MathGroup Archive 2011

[Date Index] [Thread Index] [Author Index]

Search the Archive

Re: unable to import csv-Data

  • To: mathgroup at smc.vnet.net
  • Subject: [mg119102] Re: unable to import csv-Data
  • From: "Hans Michel" <hmichel at cox.net>
  • Date: Sun, 22 May 2011 06:52:36 -0400 (EDT)

Martin-Serrano:

It would have been nicer if you supplied the actual URI to the historical
file instead of having me hunt for it
http://www.ecb.int/stats/eurofxref/eurofxref-hist.zip?7864d71f16dd2ab9c90332
18b84780a7

More generally:
http://www.ecb.int/stats/eurofxref/eurofxref-hist.zip

Seems the file will change every day. I would think the GUID may be a way to
get back that date range, but without it you get most current available
date. This is of course a guess. I have used similar methods for clients but
used simple number to delineate past dates [?10 means ten days from current
date server time not UTC].

This will work in Mathematica.

Import["http://www.ecb.int/stats/eurofxref/eurofxref-hist.zip";,
"eurofxref-hist.csv"]
(Would not use it for very large zip files)

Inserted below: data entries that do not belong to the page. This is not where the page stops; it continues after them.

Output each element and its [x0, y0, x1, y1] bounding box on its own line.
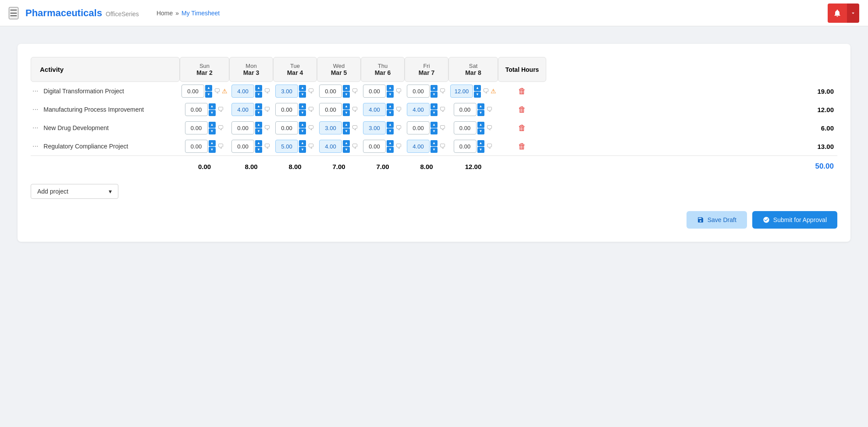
spin-down-button[interactable]: ▼ [387, 92, 394, 98]
delete-project-button[interactable]: 🗑 [516, 140, 528, 153]
spin-down-button[interactable]: ▼ [387, 147, 394, 153]
hour-input[interactable] [450, 85, 473, 98]
spin-down-button[interactable]: ▼ [209, 147, 216, 153]
spin-down-button[interactable]: ▼ [299, 128, 306, 134]
submit-approval-button[interactable]: Submit for Approval [752, 211, 837, 229]
comment-button[interactable]: 🗨 [217, 142, 224, 151]
spin-up-button[interactable]: ▲ [343, 103, 350, 109]
spin-up-button[interactable]: ▲ [255, 140, 262, 146]
spin-up-button[interactable]: ▲ [343, 140, 350, 146]
spin-down-button[interactable]: ▼ [430, 147, 438, 153]
spin-down-button[interactable]: ▼ [209, 110, 216, 116]
comment-button[interactable]: 🗨 [263, 105, 271, 114]
comment-button[interactable]: 🗨 [438, 142, 446, 151]
comment-button[interactable]: 🗨 [482, 87, 490, 95]
header-dropdown-button[interactable] [847, 4, 859, 23]
comment-button[interactable]: 🗨 [395, 105, 402, 114]
hour-input[interactable] [363, 103, 386, 116]
spin-down-button[interactable]: ▼ [255, 92, 262, 98]
spin-up-button[interactable]: ▲ [474, 85, 481, 91]
comment-button[interactable]: 🗨 [395, 142, 402, 151]
comment-button[interactable]: 🗨 [485, 142, 493, 151]
spin-up-button[interactable]: ▲ [255, 122, 262, 128]
notification-button[interactable] [828, 4, 847, 23]
comment-button[interactable]: 🗨 [351, 124, 359, 132]
hour-input[interactable] [185, 121, 208, 134]
hour-input[interactable] [363, 85, 386, 98]
nav-home-link[interactable]: Home [157, 10, 173, 17]
hour-input[interactable] [407, 121, 430, 134]
comment-button[interactable]: 🗨 [307, 105, 315, 114]
hour-input[interactable] [319, 103, 342, 116]
spin-down-button[interactable]: ▼ [343, 92, 350, 98]
spin-up-button[interactable]: ▲ [343, 85, 350, 91]
hour-input[interactable] [407, 85, 430, 98]
spin-down-button[interactable]: ▼ [209, 128, 216, 134]
spin-down-button[interactable]: ▼ [477, 128, 484, 134]
spin-up-button[interactable]: ▲ [299, 140, 306, 146]
hour-input[interactable] [407, 103, 430, 116]
comment-button[interactable]: 🗨 [217, 105, 224, 114]
spin-up-button[interactable]: ▲ [299, 103, 306, 109]
hour-input[interactable] [275, 85, 298, 98]
hour-input[interactable] [454, 121, 477, 134]
spin-up-button[interactable]: ▲ [387, 140, 394, 146]
project-options-button[interactable]: ··· [31, 141, 40, 151]
hour-input[interactable] [363, 140, 386, 153]
comment-button[interactable]: 🗨 [438, 105, 446, 114]
spin-down-button[interactable]: ▼ [477, 147, 484, 153]
spin-down-button[interactable]: ▼ [387, 128, 394, 134]
spin-up-button[interactable]: ▲ [255, 103, 262, 109]
spin-up-button[interactable]: ▲ [299, 85, 306, 91]
comment-button[interactable]: 🗨 [213, 87, 221, 95]
comment-button[interactable]: 🗨 [485, 105, 493, 114]
hour-input[interactable] [185, 140, 208, 153]
spin-down-button[interactable]: ▼ [343, 128, 350, 134]
comment-button[interactable]: 🗨 [351, 142, 359, 151]
comment-button[interactable]: 🗨 [217, 124, 224, 132]
comment-button[interactable]: 🗨 [263, 87, 271, 95]
comment-button[interactable]: 🗨 [263, 142, 271, 151]
spin-down-button[interactable]: ▼ [474, 92, 481, 98]
nav-current-link[interactable]: My Timesheet [181, 10, 220, 17]
spin-up-button[interactable]: ▲ [477, 122, 484, 128]
hour-input[interactable] [454, 140, 477, 153]
spin-up-button[interactable]: ▲ [477, 140, 484, 146]
spin-up-button[interactable]: ▲ [477, 103, 484, 109]
hour-input[interactable] [275, 121, 298, 134]
hour-input[interactable] [275, 140, 298, 153]
spin-down-button[interactable]: ▼ [430, 128, 438, 134]
comment-button[interactable]: 🗨 [263, 124, 271, 132]
spin-down-button[interactable]: ▼ [255, 128, 262, 134]
spin-down-button[interactable]: ▼ [299, 147, 306, 153]
hour-input[interactable] [181, 85, 204, 98]
spin-down-button[interactable]: ▼ [387, 110, 394, 116]
hour-input[interactable] [231, 85, 254, 98]
spin-up-button[interactable]: ▲ [430, 103, 438, 109]
hamburger-button[interactable]: ☰ [9, 7, 18, 19]
hour-input[interactable] [185, 103, 208, 116]
spin-down-button[interactable]: ▼ [477, 110, 484, 116]
project-options-button[interactable]: ··· [31, 123, 40, 133]
comment-button[interactable]: 🗨 [485, 124, 493, 132]
comment-button[interactable]: 🗨 [438, 87, 446, 95]
comment-button[interactable]: 🗨 [438, 124, 446, 132]
spin-up-button[interactable]: ▲ [430, 140, 438, 146]
delete-project-button[interactable]: 🗑 [516, 85, 528, 98]
spin-up-button[interactable]: ▲ [209, 122, 216, 128]
comment-button[interactable]: 🗨 [395, 87, 402, 95]
comment-button[interactable]: 🗨 [307, 124, 315, 132]
spin-down-button[interactable]: ▼ [205, 92, 212, 98]
comment-button[interactable]: 🗨 [351, 105, 359, 114]
hour-input[interactable] [275, 103, 298, 116]
spin-up-button[interactable]: ▲ [209, 140, 216, 146]
add-project-button[interactable]: Add project ▾ [31, 184, 118, 199]
project-options-button[interactable]: ··· [31, 86, 40, 96]
comment-button[interactable]: 🗨 [307, 87, 315, 95]
save-draft-button[interactable]: Save Draft [687, 211, 747, 229]
spin-down-button[interactable]: ▼ [343, 110, 350, 116]
comment-button[interactable]: 🗨 [395, 124, 402, 132]
hour-input[interactable] [454, 103, 477, 116]
spin-down-button[interactable]: ▼ [343, 147, 350, 153]
hour-input[interactable] [319, 121, 342, 134]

It's all good when the data provider has provided a format in a comma
separated value, and the values are clean and all the data is well formatted
and aligned so null value are "N/A" etc.

If you have time go into your csv file and replace all the commas with
semi-colons, change the "." to "," and then see what happens when you try
Import with the method you demonstrate. How would you import your data
without the header and you can't drop First after import?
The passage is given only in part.